Drug Interactions With Smoking

Lisa A. Kroon, Pharm.D

Disclosures

Am J Health Syst Pharm. 2007;64(18):1917-1921. 

In This Article

Pharmacodynamic Drug Interactions

Figure 1 also lists the pharmacodynamic drug interactions with smoking. The most clinically significant interaction occurs with combined hormonal contraceptives. The use of oral contraceptives increases the risk of cardiovascular adverse effects, specifically thromboembolism (e.g., venous thrombosis, pulmonary embolism), ischemic stroke, and myocardial infarction (MI), but the risk is lower than that associated with the higher-dose oral contraceptives used in the past.[26,27,28] Smoking increases the risk of arterial adverse events (i.e., ischemic stroke and MI) associated with oral contraceptive use.[26] The risk for cardiovascular events with oral contraceptive use substantially increases in older women who are heavy smokers. For women who use low-dose oral contraceptives (20-50 µg of estrogen), the absolute risk of death from cardiovascular disease in nonsmoking women ages 15-34 years is 0.65 per 100,000 and 6.21 per 100,000 for women ages 35-44 years.[29] This risk greatly increases in women who smoke: 3.3 per 100,000 women ages 15-34 years versus 29.4 per 100,000 women ages 35-44 years. In a case-control study assessing the risk of a first nonfatal MI in oral contraceptive users younger than 45 years, the odds ratio among heavy smokers (≥25 cigarettes a day) was 2.5 (95% confidence interval, 0.9-7.5) and close to 1.0 among light smokers and nonsmokers.[30] The use of oral contraceptives is contraindicated in women age 35 years or older who smoke 15 or more cigarettes daily.[31,32] Practitioners should target smoking-cessation interventions toward women in this high-risk population. If unsuccessful, an alternative form of contraception should be recommended, such as a progestin-only contraceptive.[33,34] Of note, the clinical efficacy of hormonal contraceptives is not reduced in smokers.
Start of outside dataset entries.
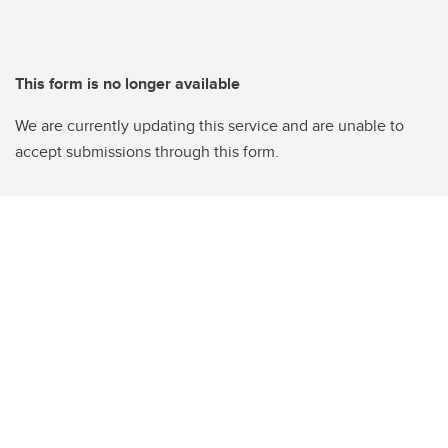
This form is no longer available
We are currently updating this service and are unable to
accept submissions through this form.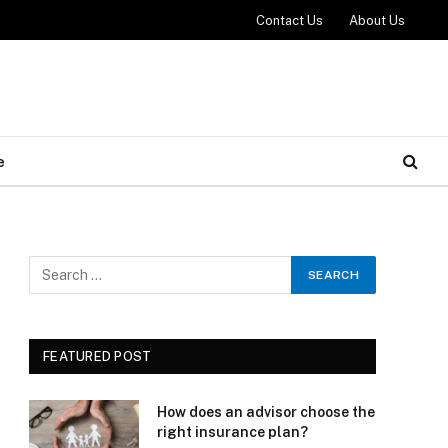
Contact Us
About Us
e
FEATURED POST
How does an advisor choose the
right insurance plan?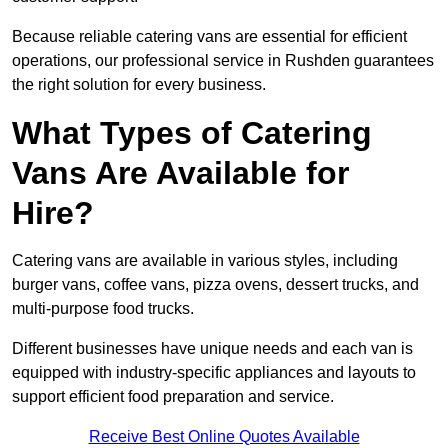
Because reliable catering vans are essential for efficient
operations, our professional service in Rushden guarantees
the right solution for every business.
What Types of Catering
Vans Are Available for
Hire?
Catering vans are available in various styles, including
burger vans, coffee vans, pizza ovens, dessert trucks, and
multi-purpose food trucks.
Different businesses have unique needs and each van is
equipped with industry-specific appliances and layouts to
support efficient food preparation and service.
Receive Best Online Quotes Available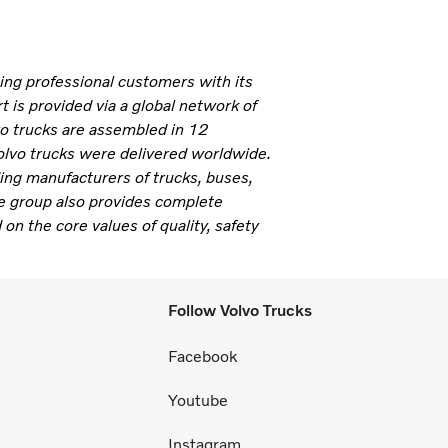
ning professional customers with its
 is provided via a global network of
vo trucks are assembled in 12
olvo trucks were delivered worldwide.
ding manufacturers of trucks, buses,
e group also provides complete
 on the core values of quality, safety
Follow Volvo Trucks
Facebook
Youtube
Instagram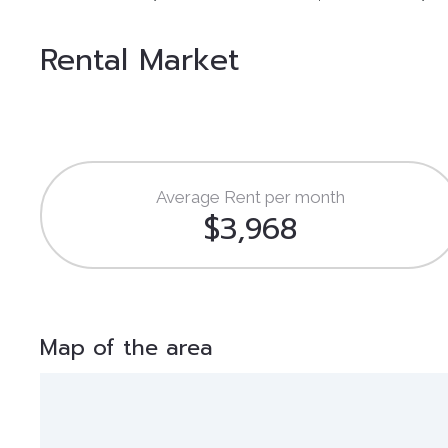
Rental Market
Average Rent per month
$3,968
Map of the area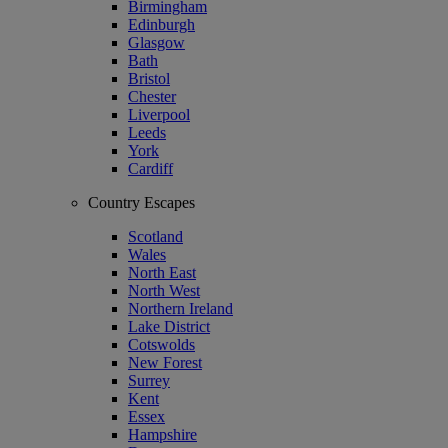
Birmingham
Edinburgh
Glasgow
Bath
Bristol
Chester
Liverpool
Leeds
York
Cardiff
Country Escapes
Scotland
Wales
North East
North West
Northern Ireland
Lake District
Cotswolds
New Forest
Surrey
Kent
Essex
Hampshire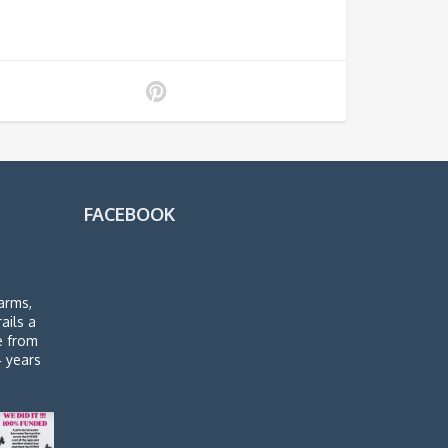
FACEBOOK
arms,
rails a
de from
4 years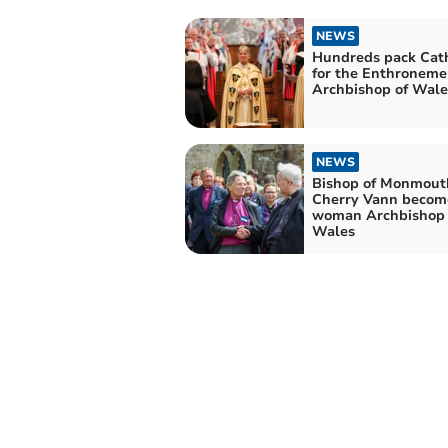
NEWS
Hundreds pack Cat
for the Enthroneme
Archbishop of Wale
NEWS
Bishop of Monmout
Cherry Vann become
woman Archbishop 
Wales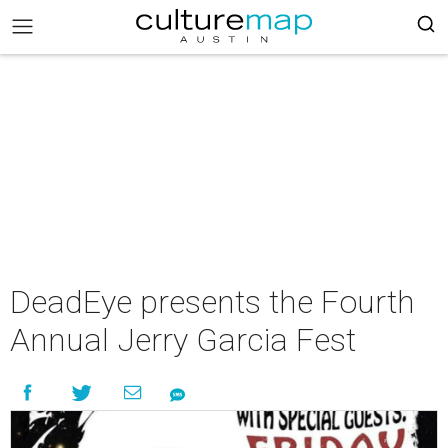
DeadEye presents the Fourth
Annual Jerry Garcia Fest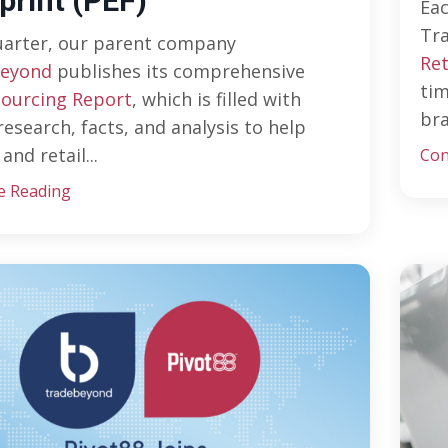
print (PEF)
Ea
Tr
uarter, our parent company
Ret
eyond
publishes its comprehensive
tim
Sourcing Report
, which is filled with
bra
research, facts, and analysis to help
and retail
...
Con
e Reading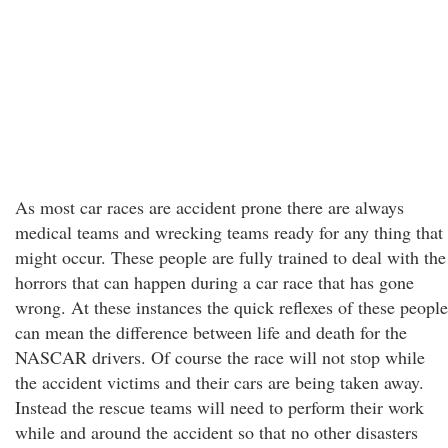
As most car races are accident prone there are always
medical teams and wrecking teams ready for any thing that
might occur. These people are fully trained to deal with the
horrors that can happen during a car race that has gone
wrong. At these instances the quick reflexes of these people
can mean the difference between life and death for the
NASCAR drivers. Of course the race will not stop while
the accident victims and their cars are being taken away.
Instead the rescue teams will need to perform their work
while and around the accident so that no other disasters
Labeling for the Ortho Evra (Ortho-McNeil) contraceptive patch (containing ethinyl estradiol and norelgestromin) was revised in 2005 to indicate that the patch results in 60% higher estrogen levels compared with levels achieved using an oral contraceptive containing 35 µg of estrogen.[35] While the published data on this increased cardiovascular risk mainly deal with oral contraceptives, this risk is presumed to be associated with other dosage forms of hormonal contraceptives, such as a patch and ring. The labeling for Ortho Evra and NuvaRing (Organon) warns against use in women over age 35 years who smoke 15 or more cigarettes daily.[35,36] Women who use combined hormonal contraceptives of any kind should be strongly advised to quit smoking or use an alternative form of contraception if they cannot quit.

The efficacy of inhaled corticosteroids may be reduced in patients with asthma who smoke. In patients with mild asthma receiving 1000 µg daily of inhaled fluticasone (as two puffs twice daily with a metered-dose inhaler), the increase in peak expiratory flow at three months was significantly greater in nonsmokers (27 L/ min), compared with a decrease of 5 L/min in smokers (p = 0.006).[37] Another study of patients with mild, persistent asthma demonstrated significantly less improvement in morning peak expiratory function in smokers taking low-dose inhaled beclomethasone (400 µg daily) than in nonsmokers (p = 0.019).[38] However, these differences were not significant in patients receiving 2000 µg daily of inhaled beclomethasone (p = 0.661).[38] Practitioners should be aware that patients with chronic asthma may be less responsive to inhaled corticosteroids and should be a targeted priority for smoking-cessation interventions.